Requirement >>
With the pictures left out, copy the listing below exactly.

Segment Start: Available data

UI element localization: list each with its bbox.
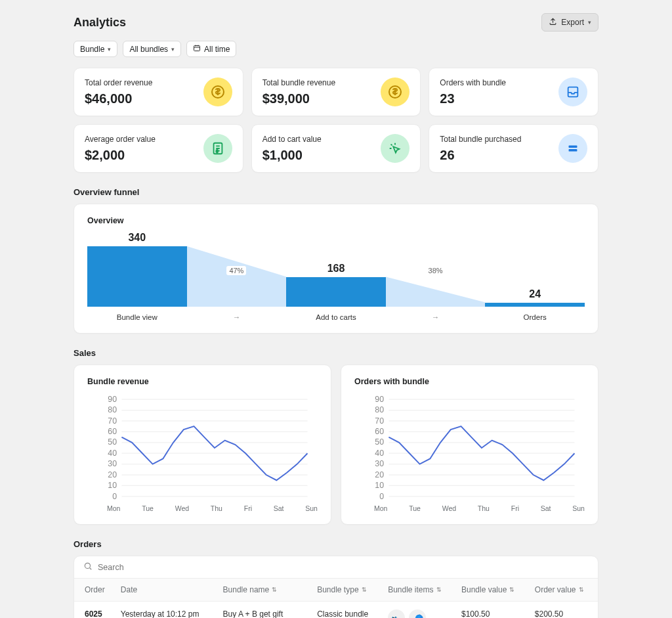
metric-label: Total order revenue — [85, 78, 152, 87]
calendar-icon — [193, 44, 201, 54]
search-icon — [83, 562, 93, 573]
x-label: Thu — [478, 504, 490, 512]
svg-text:80: 80 — [108, 405, 117, 414]
filter-label: Bundle — [80, 45, 104, 54]
filter-bundle[interactable]: Bundle ▾ — [74, 41, 117, 57]
x-label: Fri — [511, 504, 519, 512]
funnel-step: 24 — [485, 288, 585, 307]
filter-all-time[interactable]: All time — [186, 41, 236, 57]
funnel-step: 168 — [286, 263, 386, 307]
stack-icon — [558, 134, 587, 163]
chevron-down-icon: ▾ — [108, 46, 111, 53]
metric-card: Total order revenue$46,000 — [74, 68, 243, 116]
col-date[interactable]: Date — [116, 579, 218, 602]
metric-card: Orders with bundle23 — [429, 68, 598, 116]
search-input[interactable] — [98, 563, 589, 572]
x-label: Mon — [107, 504, 120, 512]
x-label: Sun — [572, 504, 585, 512]
svg-text:0: 0 — [112, 492, 117, 501]
coin-icon — [203, 77, 232, 106]
bundle-items: 👟🧢 — [388, 609, 451, 618]
svg-text:20: 20 — [375, 470, 384, 479]
line-chart: 9080706050403020100 — [87, 395, 318, 500]
metric-value: $46,000 — [85, 91, 152, 106]
svg-text:50: 50 — [108, 437, 117, 447]
table-row: 6025 Yesterday at 10:12 pm Buy A + B get… — [74, 602, 598, 619]
funnel-step-label: Orders — [485, 313, 585, 321]
funnel-bar — [286, 277, 386, 307]
col-bundle-items[interactable]: Bundle items ⇅ — [383, 579, 456, 602]
svg-text:70: 70 — [375, 416, 384, 426]
sort-icon: ⇅ — [272, 586, 277, 593]
order-id[interactable]: 6025 — [74, 602, 116, 619]
svg-marker-8 — [386, 277, 486, 307]
metric-card: Total bundle revenue$39,000 — [251, 68, 421, 116]
bundle-name: Buy A + B get gift — [218, 602, 312, 619]
funnel-step: 340 — [87, 232, 187, 307]
export-button[interactable]: Export ▾ — [541, 13, 598, 32]
page-title: Analytics — [74, 16, 126, 30]
col-order[interactable]: Order — [74, 579, 116, 602]
line-chart: 9080706050403020100 — [354, 395, 585, 500]
svg-text:10: 10 — [375, 481, 384, 490]
funnel-drop-label: 47% — [226, 266, 246, 275]
sort-icon: ⇅ — [436, 586, 442, 593]
upload-icon — [549, 17, 557, 28]
funnel-value: 168 — [327, 263, 345, 275]
filter-label: All bundles — [129, 45, 168, 54]
metric-value: 23 — [440, 91, 506, 106]
svg-marker-7 — [187, 246, 287, 307]
chevron-down-icon: ▾ — [171, 46, 175, 53]
metric-label: Average order value — [85, 135, 156, 144]
order-value: $200.50 — [530, 602, 598, 619]
x-label: Tue — [142, 504, 154, 512]
metric-label: Total bundle purchased — [440, 135, 521, 144]
section-title-funnel: Overview funnel — [74, 187, 598, 197]
metric-value: $2,000 — [85, 148, 156, 163]
funnel-bar — [485, 303, 585, 307]
sort-icon: ⇅ — [362, 586, 367, 593]
metric-card: Total bundle purchased26 — [429, 124, 598, 173]
svg-text:40: 40 — [375, 449, 384, 458]
inbox-icon — [558, 77, 587, 106]
x-label: Sat — [541, 504, 551, 512]
export-label: Export — [561, 18, 584, 27]
metric-value: $39,000 — [262, 91, 335, 106]
funnel-step-label: Bundle view — [87, 313, 187, 321]
click-icon — [381, 134, 410, 163]
x-label: Fri — [244, 504, 252, 512]
svg-text:40: 40 — [108, 449, 117, 458]
svg-text:30: 30 — [375, 459, 384, 468]
section-title-orders: Orders — [74, 539, 598, 549]
panel-title: Bundle revenue — [87, 377, 318, 386]
funnel-gap: 47% — [187, 234, 287, 307]
col-bundle-name[interactable]: Bundle name ⇅ — [218, 579, 312, 602]
x-label: Mon — [374, 504, 387, 512]
svg-text:70: 70 — [108, 416, 117, 426]
panel-title: Overview — [87, 216, 585, 225]
filter-all-bundles[interactable]: All bundles ▾ — [123, 41, 181, 57]
funnel-panel: Overview 34047%16838%24 Bundle view→Add … — [74, 204, 598, 334]
svg-rect-5 — [569, 145, 578, 148]
col-bundle-value[interactable]: Bundle value ⇅ — [456, 579, 530, 602]
sort-icon: ⇅ — [579, 586, 584, 593]
chevron-down-icon: ▾ — [588, 19, 591, 26]
filter-label: All time — [204, 45, 230, 54]
svg-text:50: 50 — [375, 437, 384, 447]
arrow-icon: → — [187, 313, 287, 321]
svg-text:90: 90 — [108, 395, 117, 404]
svg-text:60: 60 — [108, 427, 117, 436]
svg-text:60: 60 — [375, 427, 384, 436]
metric-label: Total bundle revenue — [262, 78, 335, 87]
coin-icon — [381, 77, 410, 106]
svg-text:30: 30 — [108, 459, 117, 468]
funnel-bar — [87, 246, 187, 307]
section-title-sales: Sales — [74, 348, 598, 358]
hat-icon: 🧢 — [409, 609, 426, 618]
col-bundle-type[interactable]: Bundle type ⇅ — [312, 579, 383, 602]
col-order-value[interactable]: Order value ⇅ — [530, 579, 598, 602]
receipt-icon: $ — [203, 134, 232, 163]
metric-card: Average order value$2,000$ — [74, 124, 243, 173]
x-label: Sun — [305, 504, 318, 512]
svg-rect-0 — [194, 46, 200, 51]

Segment End: Available data

Response >>
UI element localization: list each with its bbox.
metric-label: Total order revenue — [85, 78, 152, 87]
calendar-icon — [193, 44, 201, 54]
search-icon — [83, 562, 93, 573]
x-label: Thu — [478, 504, 490, 512]
svg-text:80: 80 — [108, 405, 117, 414]
filter-label: Bundle — [80, 45, 104, 54]
filter-bundle[interactable]: Bundle ▾ — [74, 41, 117, 57]
x-label: Fri — [511, 504, 519, 512]
funnel-step: 24 — [485, 288, 585, 307]
filter-all-time[interactable]: All time — [186, 41, 236, 57]
funnel-step: 168 — [286, 263, 386, 307]
stack-icon — [558, 134, 587, 163]
chevron-down-icon: ▾ — [108, 46, 111, 53]
metric-card: Total order revenue$46,000 — [74, 68, 243, 116]
col-date[interactable]: Date — [116, 579, 218, 602]
metric-card: Orders with bundle23 — [429, 68, 598, 116]
search-input[interactable] — [98, 563, 589, 572]
x-label: Mon — [107, 504, 120, 512]
x-label: Sun — [572, 504, 585, 512]
svg-text:0: 0 — [112, 492, 117, 501]
coin-icon — [203, 77, 232, 106]
bundle-items: 👟🧢 — [388, 609, 451, 618]
svg-text:20: 20 — [375, 470, 384, 479]
line-chart: 9080706050403020100 — [87, 395, 318, 500]
metric-value: $46,000 — [85, 91, 152, 106]
svg-text:50: 50 — [108, 437, 117, 447]
table-row: 6025 Yesterday at 10:12 pm Buy A + B get… — [74, 602, 598, 619]
funnel-step-label: Orders — [485, 313, 585, 321]
funnel-bar — [286, 277, 386, 307]
col-bundle-items[interactable]: Bundle items ⇅ — [383, 579, 456, 602]
svg-text:70: 70 — [375, 416, 384, 426]
sort-icon: ⇅ — [272, 586, 277, 593]
order-id[interactable]: 6025 — [74, 602, 116, 619]
svg-marker-8 — [386, 277, 486, 307]
metric-card: Total bundle revenue$39,000 — [251, 68, 421, 116]
bundle-name: Buy A + B get gift — [218, 602, 312, 619]
funnel-step: 340 — [87, 232, 187, 307]
export-button[interactable]: Export ▾ — [541, 13, 598, 32]
page-title: Analytics — [74, 16, 126, 30]
col-order[interactable]: Order — [74, 579, 116, 602]
line-chart: 9080706050403020100 — [354, 395, 585, 500]
svg-text:10: 10 — [375, 481, 384, 490]
funnel-drop-label: 47% — [226, 266, 246, 275]
sort-icon: ⇅ — [436, 586, 442, 593]
upload-icon — [549, 17, 557, 28]
funnel-value: 168 — [327, 263, 345, 275]
filter-label: All bundles — [129, 45, 168, 54]
metric-value: 23 — [440, 91, 506, 106]
svg-marker-7 — [187, 246, 287, 307]
chevron-down-icon: ▾ — [171, 46, 175, 53]
metric-label: Average order value — [85, 135, 156, 144]
order-value: $200.50 — [530, 602, 598, 619]
x-label: Tue — [142, 504, 154, 512]
metric-label: Total bundle purchased — [440, 135, 521, 144]
section-title-funnel: Overview funnel — [74, 187, 598, 197]
metric-value: $2,000 — [85, 148, 156, 163]
funnel-bar — [485, 303, 585, 307]
sort-icon: ⇅ — [362, 586, 367, 593]
metric-card: Total bundle purchased26 — [429, 124, 598, 173]
svg-text:40: 40 — [375, 449, 384, 458]
inbox-icon — [558, 77, 587, 106]
x-label: Sat — [541, 504, 551, 512]
export-label: Export — [561, 18, 584, 27]
metric-value: $39,000 — [262, 91, 335, 106]
funnel-step-label: Bundle view — [87, 313, 187, 321]
click-icon — [381, 134, 410, 163]
x-label: Fri — [244, 504, 252, 512]
svg-text:40: 40 — [108, 449, 117, 458]
svg-text:30: 30 — [375, 459, 384, 468]
section-title-orders: Orders — [74, 539, 598, 549]
panel-title: Bundle revenue — [87, 377, 318, 386]
funnel-gap: 47% — [187, 234, 287, 307]
col-bundle-name[interactable]: Bundle name ⇅ — [218, 579, 312, 602]
x-label: Mon — [374, 504, 387, 512]
svg-text:70: 70 — [108, 416, 117, 426]
panel-title: Overview — [87, 216, 585, 225]
filter-all-bundles[interactable]: All bundles ▾ — [123, 41, 181, 57]
funnel-panel: Overview 34047%16838%24 Bundle view→Add … — [74, 204, 598, 334]
svg-rect-5 — [569, 145, 578, 148]
col-bundle-value[interactable]: Bundle value ⇅ — [456, 579, 530, 602]
sort-icon: ⇅ — [579, 586, 584, 593]
chevron-down-icon: ▾ — [588, 19, 591, 26]
filter-label: All time — [204, 45, 230, 54]
svg-text:50: 50 — [375, 437, 384, 447]
arrow-icon: → — [187, 313, 287, 321]
svg-text:90: 90 — [108, 395, 117, 404]
svg-text:60: 60 — [108, 427, 117, 436]
svg-text:60: 60 — [375, 427, 384, 436]
metric-label: Total bundle revenue — [262, 78, 335, 87]
coin-icon — [381, 77, 410, 106]
svg-text:30: 30 — [108, 459, 117, 468]
funnel-bar — [87, 246, 187, 307]
section-title-sales: Sales — [74, 348, 598, 358]
hat-icon: 🧢 — [409, 609, 426, 618]
col-bundle-type[interactable]: Bundle type ⇅ — [312, 579, 383, 602]
col-order-value[interactable]: Order value ⇅ — [530, 579, 598, 602]
receipt-icon: $ — [203, 134, 232, 163]
metric-card: Average order value$2,000$ — [74, 124, 243, 173]
x-label: Sun — [305, 504, 318, 512]
svg-rect-0 — [194, 46, 200, 51]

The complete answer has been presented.